We have cut a portion of a cardboard for an eye camera. The eye camera is mounted smartly which does not affect significantly the virtual reality experience. The eye camera is mounted externally for this work but this work can be extended by integrating small camera inside VR displays, for example in other works, such as [1, 27]. Furthermore, we have developed our own wearable setup for cameras. However, initially, we have mounted two cameras on google cardboard for testing purpose as shown in Fig. 11. There were two issue with this setup, (i) increase in weight and (ii) normalization issue between training and testing video sequences. These issues will be considered in future work.

This version of the work uses manual calibration step. In our future work, we plan to automate the calibration step by developing feature point localization technique. Furthermore, a problem with PCA is that it is very sensitive to light. To counter this problem, we are working to use edge feature information [32]. The half frame image will be converted to an edge map using a sobel filter (see Fig. 12) and the magnitude values of an edge image will be used to train the full face. During testing phase, the half frame edge map will be used to reconstruct the full face of a person.

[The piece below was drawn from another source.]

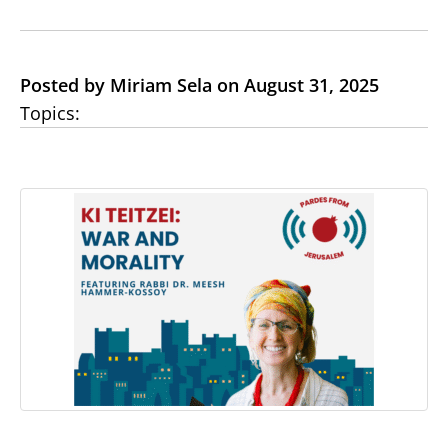
Posted by Miriam Sela on August 31, 2025
Topics:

This work is in progress and will be considered in future publication.

Fig. 11.
figure 11

Modified google cardboard setup.

Fig. 12.
figure 12

From left to right (a) the RGB half frame. (b) the edge image of the half frame.

6 Conclusion

We have proposed a novel technique for face reconstruction, when face is occluded by virtual reality (VR) headset. Full face reconstruction is based on asymmetrical principal component analysis (aPCA) framework. The aPCA framework exploits lips and eye appearance information for full face reconstruction. We have estimated the upper face expressions by partial eye information and lower face expression by lips information. This version uses appearance information for face modeling. In future, we plan to use shape based (or feature based) technique for full face reconstruction.